One of the primary objectives of the Women's Health Initiative was to see if postmenopausal hormone replacement therapy (HRT) improved long-term risk of coronary heart disease, among other chronic diseases.
However, the combined estrogen/progestin (Prempro) arm was halted in 2002, citing that the participants’ risk of cardiovascular disease outweighed any potential benefit of HRT in the prevention of colorectal cancer and bone fracture . The conjugated equine estrogen (CEE)-only arm was also halted in 2004 citing no improvement in heart disease risk but an increased incidence of stroke, and no benefit in terms of fractures, although there was a reduced breast cancer risk .
Yet the WHI investigators published a report this week  after a cumulative follow-up of 18 years finding that there was no overall increase in all-cause, cardiovascular, or cancer mortality as a result of either Prempro or CEE-only treatment during their participation in the trial.

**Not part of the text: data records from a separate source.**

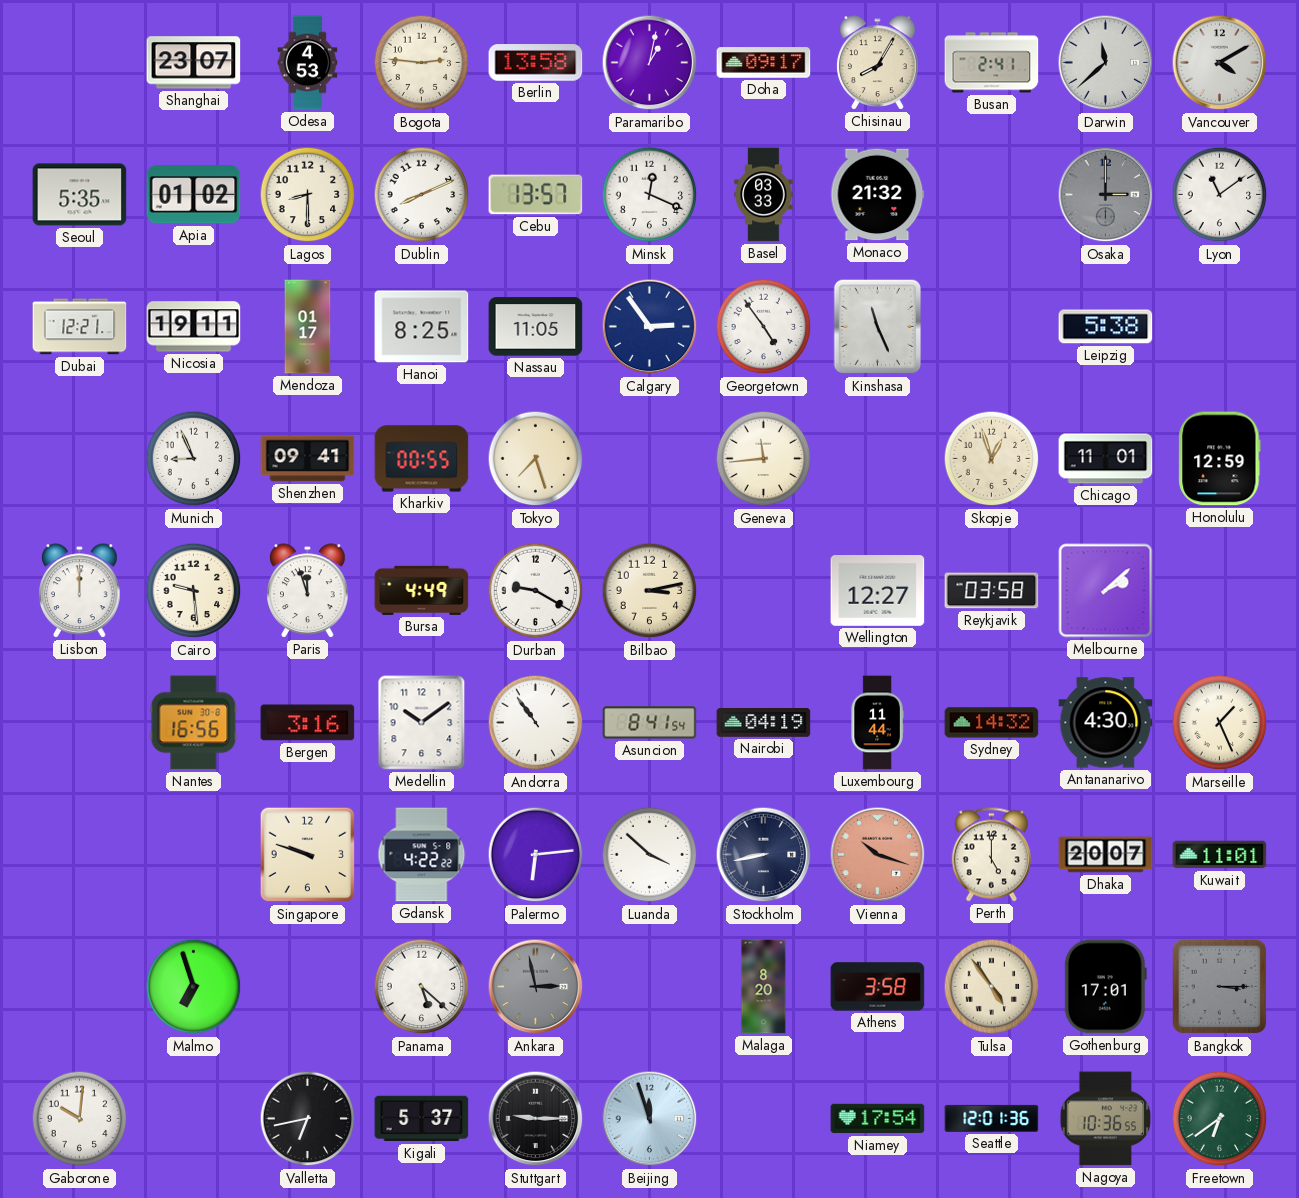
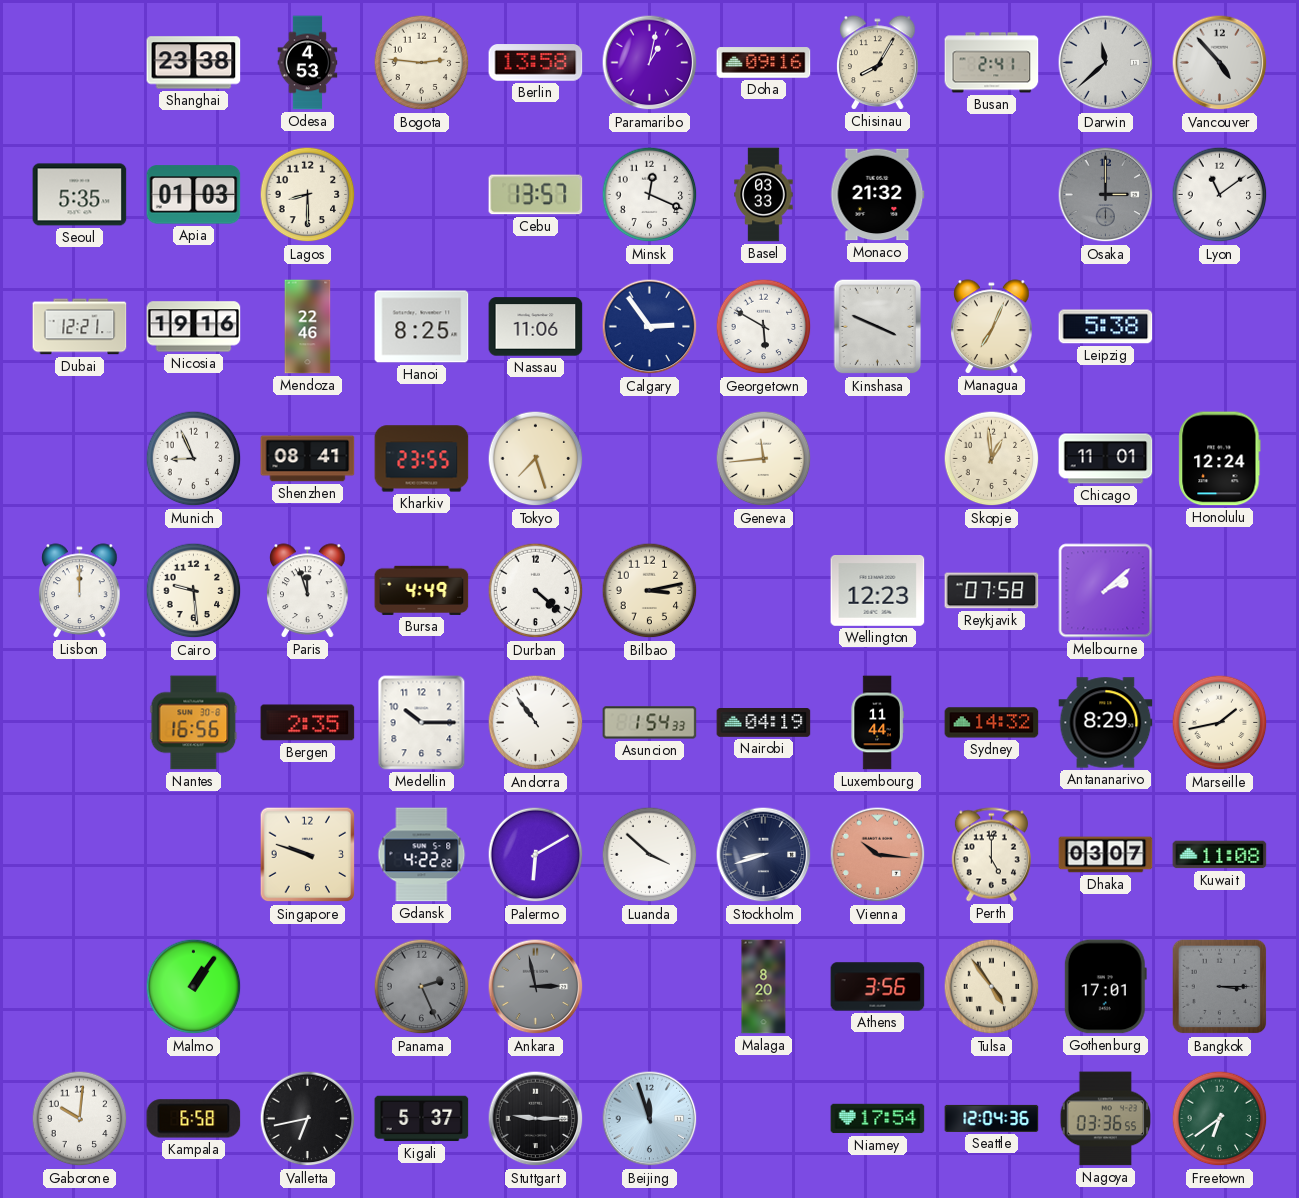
Shanghai: 23:07 -> 23:38
Doha: 09:17 -> 09:16
Vancouver: 4:10 -> 4:53
Apia: 01:02 -> 01:03
Dublin: 8:11 -> none
Nicosia: 19:11 -> 19:16
Mendoza: 01:17 -> 22:46
Nassau: 11:05 -> 11:06
Georgetown: 4:54 -> 5:50
Kinshasa: 11:26 -> 3:49
Managua: none -> 7:04
Shenzhen: 09:41 -> 08:41
Kharkiv: 00:55 -> 23:55
Skopje: 12:57 -> 12:59
Honolulu: 12:59 -> 12:24
Durban: 9:20 -> 4:22
Wellington: 12:27 -> 12:23
Reykjavik: 03:58 -> 07:58
Bergen: 3:16 -> 2:35
Medellin: 10:09 -> 10:15
Asuncion: 8:41 -> 1:54
Antananarivo: 4:30 -> 8:29
Marseille: 1:26 -> 1:43
Palermo: 6:14 -> 6:10
Stockholm: 8:43 -> 8:42
Vienna: 10:18 -> 10:16
Dhaka: 20:07 -> 03:07
Kuwait: 11:01 -> 11:08
Malmo: 6:57 -> 1:06
Panama: 5:22 -> 2:26
Panama dial: white -> grey
Athens: 3:58 -> 3:56
Kampala: none -> 6:58
Seattle: 12:01 -> 12:04
Nagoya: 10:36 -> 03:36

Much debate has ensued since the WHI was halted regarding the type of HRT used, and whether or not the same effects could be extrapolated to all forms of hormone therapy, including bioidentical hormone replacement therapy (BHRT). However, one important criticism of WHI was that it enrolled women aged anywhere from 50 to 79 years old, and the bulk of the study participants were starting HRT well over a decade after entering menopause.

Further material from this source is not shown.